LeetCode 411 - Minimum Unique Word Abbreviation

This problem asks us to generate the shortest possible abbreviation for a given target word such that the abbreviation cannot also represent any word in the dictionary. An abbreviation replaces one or more non-adjacent substrings with their lengths.

LeetCode Problem 411

Difficulty: 🔴 Hard
Topics: Array, String, Backtracking, Bit Manipulation

Solution

LeetCode 411 - Minimum Unique Word Abbreviation

Problem Understanding

This problem asks us to generate the shortest possible abbreviation for a given target word such that the abbreviation cannot also represent any word in the dictionary.

An abbreviation replaces one or more non-adjacent substrings with their lengths.
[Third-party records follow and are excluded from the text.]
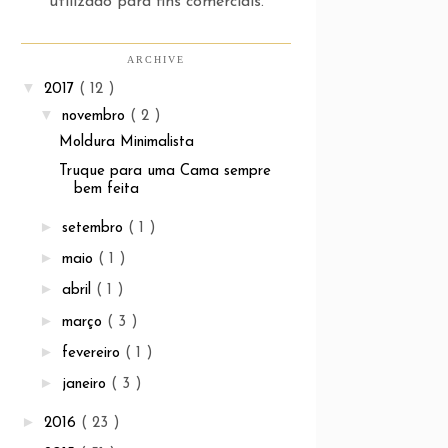
utilizado para fins comerciais.
ARCHIVE
▼
2017
( 12 )
▼
novembro
( 2 )
Moldura Minimalista
Truque para uma Cama sempre
bem feita
►
setembro
( 1 )
►
maio
( 1 )
►
abril
( 1 )
►
março
( 3 )
►
fevereiro
( 1 )
►
janeiro
( 3 )
►
2016
( 23 )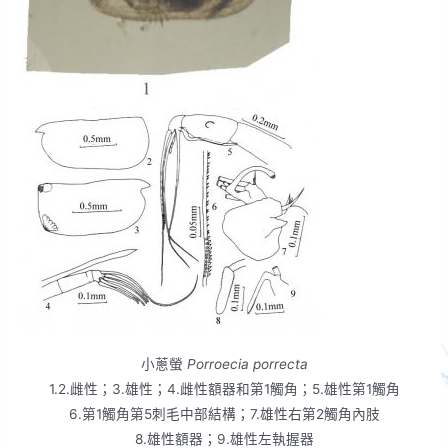
小蔥螢
Porroecia porrecta
1.2.雌性；3.雄性；4.雌性額器和第1觸角；5.雄性第1觸角
6.第1觸角第5刺毛中部結構；7.雄性右第2觸角內肢
8.雄性額器；9.雄性左執握器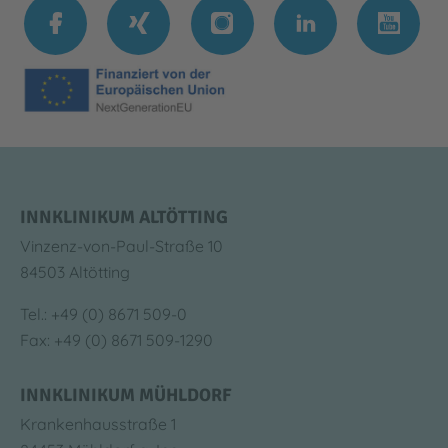
INNKLINIKUM ALTÖTTING
Vinzenz-von-Paul-Straße 10
84503 Altötting
Tel.: +49 (0) 8671 509-0
Fax: +49 (0) 8671 509-1290
INNKLINIKUM MÜHLDORF
Krankenhausstraße 1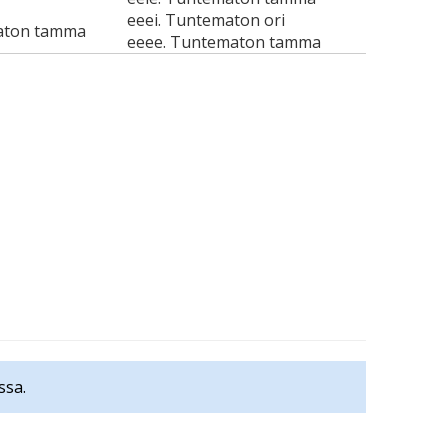
eeei. Tuntematon ori
aton tamma
eeee. Tuntematon tamma
ssa.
For example, the word "apple" can become:

  • "5" because the whole word is replaced
  • "a4" because "pple" is replaced
  • "1p3" because the first character is replaced, "p" is kept, and the last three characters are replaced

The important rule is that replaced sections cannot be adjacent. That means abbreviations like "s55n" are invalid because the two numeric parts would represent adjacent omitted regions.

The input consists of:

  • target, the word we want to abbreviate
  • dictionary, a list of words

The output must be:

  • A valid abbreviation of target
  • The shortest possible abbreviation
  • An abbreviation that does not also match any dictionary word

Two words share an abbreviation if the kept characters appear in the same positions and the omitted segments can account for the remaining characters.

The constraints are extremely important here:

  • target.length <= 21
  • log2(n) + m <= 21

The small target length strongly suggests that bitmasking over character positions is feasible. Since 2^21 is about two million, enumerating masks becomes possible with pruning and optimization.
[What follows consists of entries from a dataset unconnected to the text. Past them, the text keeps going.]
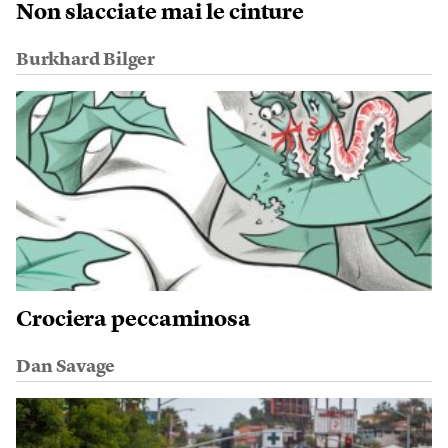
Non slacciate mai le cinture
Burkhard Bilger
Crociera peccaminosa
Dan Savage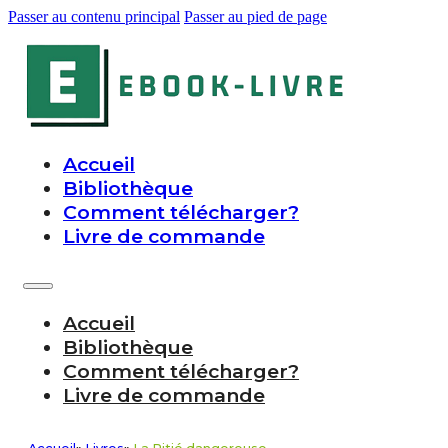
Passer au contenu principal
Passer au pied de page
Accueil
Bibliothèque
Comment télécharger?
Livre de commande
Accueil
Bibliothèque
Comment télécharger?
Livre de commande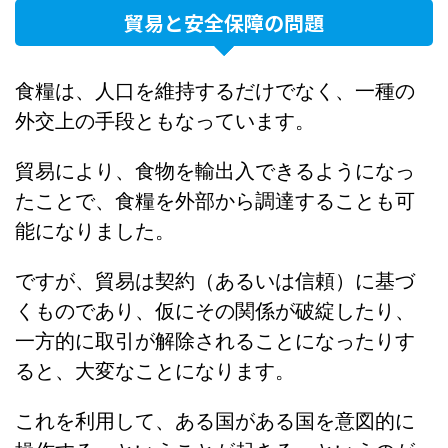
貿易と安全保障の問題
食糧は、人口を維持するだけでなく、一種の
外交上の手段ともなっています。
貿易により、食物を輸出入できるようになっ
たことで、食糧を外部から調達することも可
能になりました。
ですが、貿易は契約（あるいは信頼）に基づ
くものであり、仮にその関係が破綻したり、
一方的に取引が解除されることになったりす
ると、大変なことになります。
これを利用して、ある国がある国を意図的に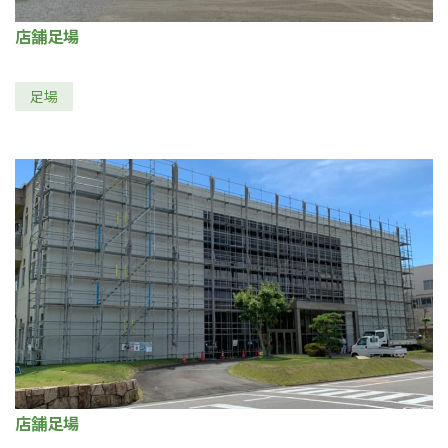
店舗足場
足場
店舗足場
Another key observation is that dictionary words with different lengths can never conflict with abbreviations of the target. Only dictionary words with the same length matter.

Important edge cases include:

  • Empty dictionary, where the shortest abbreviation is simply the length of the target
  • Dictionary words of different lengths, which should be ignored
  • Multiple shortest answers, where returning any valid one is acceptable
  • Target length of 1, where the answer may need to preserve the only character
  • Cases where every highly compressed abbreviation conflicts, forcing us to preserve more letters

Approaches

Brute Force Approach

A brute force solution would generate every possible abbreviation of the target string and test whether each abbreviation conflicts with any dictionary word.

Since each character can either be kept or omitted, there are 2^m possible masks for a target of length m.

For every mask:

  1. Construct the abbreviation
  2. Compare it against every dictionary word
  3. Determine whether the abbreviation could also represent that dictionary word

This works because it exhaustively checks all possibilities and guarantees that the shortest valid abbreviation is found.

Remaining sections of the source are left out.